Morning and Evening Star Patterns

These candlestick patterns are patterns used to confirm a reversal or change in market trend. They are both powerful three-candle patterns used in bullish or bearish scenarios. 

The morning star is a bullish reversal pattern used to confirm the beginning of an uptrend. It consists of three candles; 

  • The first candlestick is usually a bearish candle
  • The second candlestick can be bullish or bearish, with a small candle body. 
  • The third candlestick is a bullish candle with a body that closes above the preceding candle. 

These three candles show the exhaustion of a downtrend followed by the increase in buying pressure and the beginning of a new uptrend. 

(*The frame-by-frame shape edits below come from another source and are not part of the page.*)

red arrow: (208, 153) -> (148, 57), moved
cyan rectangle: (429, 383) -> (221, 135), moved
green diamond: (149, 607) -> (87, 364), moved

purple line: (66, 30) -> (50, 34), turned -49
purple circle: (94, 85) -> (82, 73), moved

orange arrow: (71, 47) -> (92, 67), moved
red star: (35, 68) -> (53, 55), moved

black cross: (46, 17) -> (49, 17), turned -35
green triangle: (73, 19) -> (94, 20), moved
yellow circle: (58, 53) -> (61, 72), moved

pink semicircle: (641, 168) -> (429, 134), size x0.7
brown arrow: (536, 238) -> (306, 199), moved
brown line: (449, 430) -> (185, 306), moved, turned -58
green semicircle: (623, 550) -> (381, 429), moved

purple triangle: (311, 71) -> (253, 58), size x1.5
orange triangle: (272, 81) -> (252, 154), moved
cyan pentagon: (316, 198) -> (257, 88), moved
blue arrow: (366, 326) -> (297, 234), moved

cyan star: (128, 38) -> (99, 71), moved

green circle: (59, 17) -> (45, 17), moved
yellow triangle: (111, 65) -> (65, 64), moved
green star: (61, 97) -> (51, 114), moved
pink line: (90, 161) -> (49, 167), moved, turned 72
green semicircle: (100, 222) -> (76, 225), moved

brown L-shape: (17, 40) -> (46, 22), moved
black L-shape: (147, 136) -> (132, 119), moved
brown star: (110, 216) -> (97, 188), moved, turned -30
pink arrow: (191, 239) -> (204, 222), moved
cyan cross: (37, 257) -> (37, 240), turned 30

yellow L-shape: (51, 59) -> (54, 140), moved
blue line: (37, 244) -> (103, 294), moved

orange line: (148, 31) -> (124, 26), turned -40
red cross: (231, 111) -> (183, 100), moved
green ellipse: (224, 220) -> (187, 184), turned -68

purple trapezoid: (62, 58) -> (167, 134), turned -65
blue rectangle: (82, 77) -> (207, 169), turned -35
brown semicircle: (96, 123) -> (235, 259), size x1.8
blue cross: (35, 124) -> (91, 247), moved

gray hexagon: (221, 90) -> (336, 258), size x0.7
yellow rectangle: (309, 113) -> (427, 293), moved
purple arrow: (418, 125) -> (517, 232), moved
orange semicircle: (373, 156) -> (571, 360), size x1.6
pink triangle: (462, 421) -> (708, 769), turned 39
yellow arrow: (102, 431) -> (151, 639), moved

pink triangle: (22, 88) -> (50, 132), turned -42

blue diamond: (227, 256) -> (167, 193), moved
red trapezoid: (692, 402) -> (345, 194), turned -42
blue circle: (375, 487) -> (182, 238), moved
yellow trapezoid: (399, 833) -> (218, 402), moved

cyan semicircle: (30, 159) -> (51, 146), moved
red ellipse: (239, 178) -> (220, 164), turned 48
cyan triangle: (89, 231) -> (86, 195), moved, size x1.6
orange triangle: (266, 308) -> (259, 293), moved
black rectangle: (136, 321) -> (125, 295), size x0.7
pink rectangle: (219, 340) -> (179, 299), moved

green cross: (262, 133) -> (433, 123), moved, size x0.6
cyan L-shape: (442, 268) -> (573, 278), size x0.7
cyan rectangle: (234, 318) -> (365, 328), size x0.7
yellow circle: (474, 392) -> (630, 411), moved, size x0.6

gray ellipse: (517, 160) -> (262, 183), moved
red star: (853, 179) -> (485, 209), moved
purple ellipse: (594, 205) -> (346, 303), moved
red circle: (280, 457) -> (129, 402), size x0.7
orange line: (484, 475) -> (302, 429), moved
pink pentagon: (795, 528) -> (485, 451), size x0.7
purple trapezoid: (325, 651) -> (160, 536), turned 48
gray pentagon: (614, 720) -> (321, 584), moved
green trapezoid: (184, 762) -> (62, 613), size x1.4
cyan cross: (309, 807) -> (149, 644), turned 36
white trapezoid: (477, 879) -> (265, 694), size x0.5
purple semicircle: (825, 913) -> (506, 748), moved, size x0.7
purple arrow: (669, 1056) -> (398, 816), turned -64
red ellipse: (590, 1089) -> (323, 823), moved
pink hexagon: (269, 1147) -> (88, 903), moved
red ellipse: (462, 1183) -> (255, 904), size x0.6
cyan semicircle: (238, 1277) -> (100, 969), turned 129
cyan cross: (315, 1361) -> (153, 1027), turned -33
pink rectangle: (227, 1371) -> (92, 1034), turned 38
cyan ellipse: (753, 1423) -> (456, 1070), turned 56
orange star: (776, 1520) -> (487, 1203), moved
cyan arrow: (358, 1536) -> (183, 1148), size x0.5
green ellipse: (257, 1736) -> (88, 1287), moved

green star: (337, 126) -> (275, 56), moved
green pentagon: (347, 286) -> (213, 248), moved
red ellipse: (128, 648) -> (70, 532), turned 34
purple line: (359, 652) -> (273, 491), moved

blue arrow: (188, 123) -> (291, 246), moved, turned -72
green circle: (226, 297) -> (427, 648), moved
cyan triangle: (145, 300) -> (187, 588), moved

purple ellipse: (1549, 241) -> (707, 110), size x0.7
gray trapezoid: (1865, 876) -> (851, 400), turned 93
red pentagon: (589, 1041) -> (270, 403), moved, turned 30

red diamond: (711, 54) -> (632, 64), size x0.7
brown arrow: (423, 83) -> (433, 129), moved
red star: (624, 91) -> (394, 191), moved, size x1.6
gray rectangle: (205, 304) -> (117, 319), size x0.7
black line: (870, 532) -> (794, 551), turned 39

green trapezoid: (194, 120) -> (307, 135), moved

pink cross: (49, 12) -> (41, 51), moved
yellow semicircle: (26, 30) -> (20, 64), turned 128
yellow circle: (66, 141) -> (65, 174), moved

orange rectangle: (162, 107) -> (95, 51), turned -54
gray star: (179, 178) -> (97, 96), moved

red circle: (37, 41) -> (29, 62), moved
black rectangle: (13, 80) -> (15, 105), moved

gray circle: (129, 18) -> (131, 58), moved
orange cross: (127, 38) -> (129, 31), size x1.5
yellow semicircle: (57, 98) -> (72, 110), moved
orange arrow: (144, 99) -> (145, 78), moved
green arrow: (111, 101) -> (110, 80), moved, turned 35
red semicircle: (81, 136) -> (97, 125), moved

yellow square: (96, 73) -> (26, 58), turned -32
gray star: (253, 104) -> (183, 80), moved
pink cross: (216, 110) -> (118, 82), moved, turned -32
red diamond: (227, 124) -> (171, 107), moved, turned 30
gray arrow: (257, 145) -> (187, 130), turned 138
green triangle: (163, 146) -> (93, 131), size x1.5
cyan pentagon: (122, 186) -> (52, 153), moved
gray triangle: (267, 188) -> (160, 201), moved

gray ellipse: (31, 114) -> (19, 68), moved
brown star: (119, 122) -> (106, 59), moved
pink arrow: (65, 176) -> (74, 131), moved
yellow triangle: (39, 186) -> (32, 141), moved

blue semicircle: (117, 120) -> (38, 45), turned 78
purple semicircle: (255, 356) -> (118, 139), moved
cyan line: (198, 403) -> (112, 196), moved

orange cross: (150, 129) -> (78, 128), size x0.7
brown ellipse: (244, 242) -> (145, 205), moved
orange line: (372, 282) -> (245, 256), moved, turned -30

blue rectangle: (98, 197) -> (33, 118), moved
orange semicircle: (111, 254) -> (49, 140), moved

https://www.tradingview.com/x/OQOxNZ8T/

The evening star is a bearish pattern used to confirm the reversal of an uptrend and the beginning of a new downtrend. This candlestick pattern consists of three candles; 

  • The first candlestick is usually a bullish candle
  • The second candlestick can be bullish or bearish with a small candle body. 
  • The third candlestick is a bearish candle with a body that closes above the preceding candle. 

 

Candlestick patterns are great technical analysis tools that help you understand the interaction of buyers and sellers and forces of demand and supply in the financial market. While trading these patterns, ensure you have other confirmations to support your trade idea. This increases your win rate and helps you make better trading decisions.